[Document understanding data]
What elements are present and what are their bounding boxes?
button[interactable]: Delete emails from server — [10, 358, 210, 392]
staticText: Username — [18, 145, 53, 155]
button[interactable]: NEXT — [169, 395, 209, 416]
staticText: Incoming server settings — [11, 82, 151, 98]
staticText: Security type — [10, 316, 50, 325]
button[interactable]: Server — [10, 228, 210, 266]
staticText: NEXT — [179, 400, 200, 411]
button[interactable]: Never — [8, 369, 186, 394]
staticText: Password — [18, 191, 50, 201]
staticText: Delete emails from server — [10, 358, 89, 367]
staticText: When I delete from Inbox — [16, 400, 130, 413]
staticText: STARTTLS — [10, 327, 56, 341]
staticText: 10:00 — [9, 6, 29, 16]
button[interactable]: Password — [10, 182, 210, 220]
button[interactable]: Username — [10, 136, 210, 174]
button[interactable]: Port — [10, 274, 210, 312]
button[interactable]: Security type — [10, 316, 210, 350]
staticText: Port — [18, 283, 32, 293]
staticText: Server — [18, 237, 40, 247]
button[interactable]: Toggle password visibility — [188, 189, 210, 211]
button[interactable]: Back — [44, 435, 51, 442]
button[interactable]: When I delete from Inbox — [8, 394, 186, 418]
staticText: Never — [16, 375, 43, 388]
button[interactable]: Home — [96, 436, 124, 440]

### Problem details:
The data above needs to be retyped in full, exactly as given.

### Completed task:
What elements are present and what are their bounding boxes?
button[interactable]: Delete emails from server — [10, 358, 210, 392]
staticText: Username — [18, 145, 53, 155]
button[interactable]: NEXT — [169, 395, 209, 416]
staticText: Incoming server settings — [11, 82, 151, 98]
staticText: Security type — [10, 316, 50, 325]
button[interactable]: Server — [10, 228, 210, 266]
staticText: NEXT — [179, 400, 200, 411]
button[interactable]: Never — [8, 369, 186, 394]
staticText: Password — [18, 191, 50, 201]
staticText: Delete emails from server — [10, 358, 89, 367]
staticText: When I delete from Inbox — [16, 400, 130, 413]
staticText: STARTTLS — [10, 327, 56, 341]
staticText: 10:00 — [9, 6, 29, 16]
button[interactable]: Password — [10, 182, 210, 220]
button[interactable]: Username — [10, 136, 210, 174]
button[interactable]: Port — [10, 274, 210, 312]
button[interactable]: Security type — [10, 316, 210, 350]
staticText: Port — [18, 283, 32, 293]
staticText: Server — [18, 237, 40, 247]
button[interactable]: Toggle password visibility — [188, 189, 210, 211]
button[interactable]: Back — [44, 435, 51, 442]
button[interactable]: When I delete from Inbox — [8, 394, 186, 418]
staticText: Never — [16, 375, 43, 388]
button[interactable]: Home — [96, 436, 124, 440]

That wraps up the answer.